Pourquoi la ministre de la culture s’autorise-t-elle des mots violents pour qualifier le secteur dont elle est chargée ? Parce qu’elle pense qu’elle en tirera profit lors de la campagne des élections municipales à Paris, affirme dans sa chronique Michel Guerrin, rédacteur en chef au « Monde ».
Nous avons rencontré Rachida Dati fin septembre à son bureau – pas dans un bar, on ne sait jamais –, alors qu’elle était fragile ministre démissionnaire, entre la chute de Bayrou et la nomination de Lecornu I. On n’a pas vraiment vu la différence avec une cheffe en activité. La voilà désormais à son cinquième gouvernement en dix-huit mois. Elle semble inoxydable et pourtant son statut est bizarre, tant son action culturelle intéresse moins que le reste.
Le reste, c’est la façon dont elle considère le milieu dont elle est chargée, le chemin qu’elle trace à coups de saillies vers la privatisation de l’audiovisuel public, ses ennuis judiciaires, les procès qu’elle intente à des journaux tout en défendant la liberté d’expression, ses bisbilles avec son parti, Les Républicains, et, grosse cerise sur le gâteau, sa campagne pour la Mairie de Paris, qu’elle pourrait mener sans quitter son maroquin, ce qui est permis mais ne manquera pas d’indigner.
On en a vu, des ministres de la culture qui, dans le bureau doré de la rue de Valois, avec vue imprenable sur le Palais-Royal et les colonnes de Buren, avaient le complexe du gestionnaire face au créateur. Ils transpiraient la trouille. Ils avaient peur d’en prendre plein la figure lors d’une cérémonie des Césars, de se faire allumer au Festival d’Avignon, de se coltiner une grève des intermittents, d’annoncer une baisse de crédits à un patron de théâtre, d’être moqués à la télévision par une star de cinéma.
Mépris ou détestation
Ecouter Dati une bonne heure, c’est constater qu’elle a inversé les rôles. Elle n’a pas peur des artistes – de pas grand monde, du reste. Ce sont eux qui ont peur d’elle. Ils le disent peu, afin de protéger une subvention dans une époque rude, tout en confiant en privé leur mépris ou leur détestation. Le cahier des sobriquets est fourni : incompétente, démagogue, populiste, menteuse, en voie de trumpisation, etc. On la verrait bien endosser la formule rageuse de Maurice Pialat après avoir reçu, sous les sifflets, la Palme d’or 1987 pour le film Sous le soleil de Satan : « Si vous ne m’aimez pas, je peux vous dire que je ne vous aime pas non plus. »
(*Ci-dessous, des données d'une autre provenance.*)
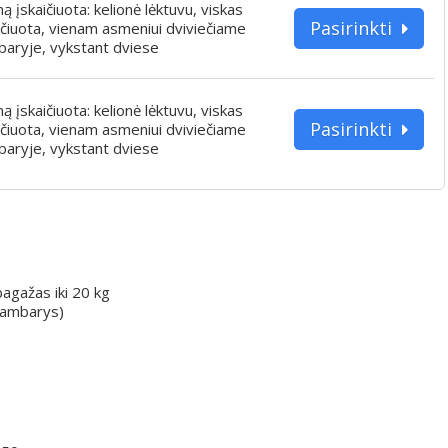
iną įskaičiuota: kelionė lėktuvu, viskas
Pasirinkti
ičiuota, vienam asmeniui dviviečiame
aryje, vykstant dviese
iną įskaičiuota: kelionė lėktuvu, viskas
Pasirinkti
ičiuota, vienam asmeniui dviviečiame
aryje, vykstant dviese
bagažas iki 20 kg
 kambarys)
Les quolibets, il est vrai, ont fusé dès la nomination surprise de Rachida Dati, en janvier 2024. Elle s’est alors demandé si elle était légitime à ce poste. Oh, juste le temps de faire une petite recherche pour constater, dit-elle, qu’aucun de ses prédécesseurs ne s’était distingué dans la culture avant. On était en train de lui rappeler que Jack Lang – on aurait pu citer d’autres noms – avait créé, à 24 ans, un festival de théâtre à Nancy, qui gagnera une réputation mondiale, elle nous a coupés sans ménagement : « Moi aussi, je me suis occupée d’un festival, à Chalon-sur-Saône. » On n’en a pas trouvé trace.
Ce qui est sûr, c’est qu’on n’a jamais entendu une ministre dire autant de mal des milieux culturels dont elle est chargée. Elle leur reproche de former une caste endogène, peuplée de Blancs, surtout des mâles, coupés de la société réelle, qui se reproduisent entre eux et ne supportent pas d’être chapeautés par une « Arabe de service ». Elle ajoute que la diversité est bien plus forte dans d’autres ministères.
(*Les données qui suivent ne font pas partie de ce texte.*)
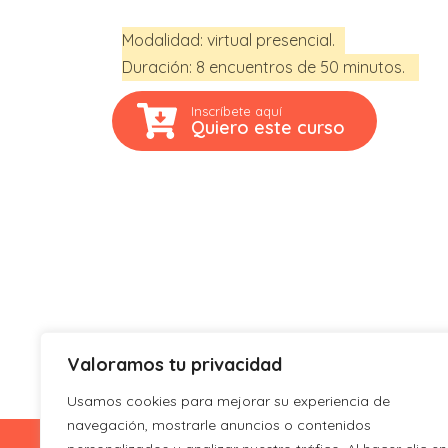
Modalidad: virtual presencial.
Duración: 8 encuentros de 50 minutos.
Inscríbete aquí
Quiero este curso
Valoramos tu privacidad
Usamos cookies para mejorar su experiencia de
navegación, mostrarle anuncios o contenidos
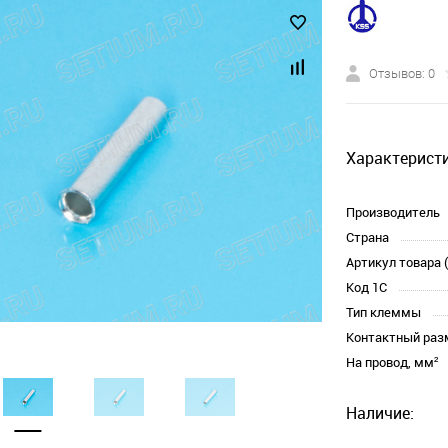
Отзывов: 0
Характеристи
Производитель
Страна
Артикул товара 
Код 1С
Тип клеммы
Контактный раз
На провод, мм²
Наличие:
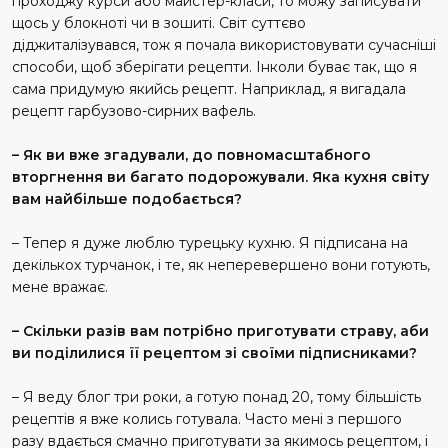
проходжу курси або майстер-класи, то можу записувати
щось у блокноті чи в зошиті. Світ суттєво
діджиталізувався, тож я почала використовувати сучасніші
способи, щоб зберігати рецепти. Інколи буває так, що я
сама придумую якийсь рецепт. Наприклад, я вигадала
рецепт гарбузово-сирних вафель.
– Як ви вже згадували, до повномасштабного
вторгнення ви багато подорожували. Яка кухня світу
вам найбільше подобається?
– Тепер я дуже люблю турецьку кухню. Я підписана на
декількох турчанок, і те, як неперевершено вони готують,
мене вражає.
– Скільки разів вам потрібно приготувати страву, аби
ви поділилися її рецептом зі своїми підписниками?
– Я веду блог три роки, а готую понад 20, тому більшість
рецептів я вже колись готувала. Часто мені з першого
разу вдається смачно приготувати за якимось рецептом, і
Cet entre-soi, accuse-t-elle, est la cause d’une « inertie dingue », entretenue par des cadres qui se serrent les coudes, se croient interchangeables au point de candidater à des postes appelant des compétences différentes et dont le seul point commun serait le salaire important. Elle nous cite un directeur de musée prestigieux, à la tête d’une « petite principauté », parti « parader » en Chine. « Je lui ai rappelé que la politique culturelle extérieure, c’est moi qui la pilote. »
En revanche, Rachida Dati a des mots de tendresse pour « les vacataires du ministère aux salaires de misère », les animateurs de l’éducation populaire, les mille Maisons des jeunes et de la culture (MJC), longtemps méprisées par son ministère, et qu’elle se vante d’avoir reçues et aidées. Elle conclut son laïus par une confidence : elle privilégie la France d’en bas pour en avoir été dans sa jeunesse, on le sait, mais aussi parce qu’elle y a vu l’islamisme radical s’infiltrer dans des spectacles de quartiers.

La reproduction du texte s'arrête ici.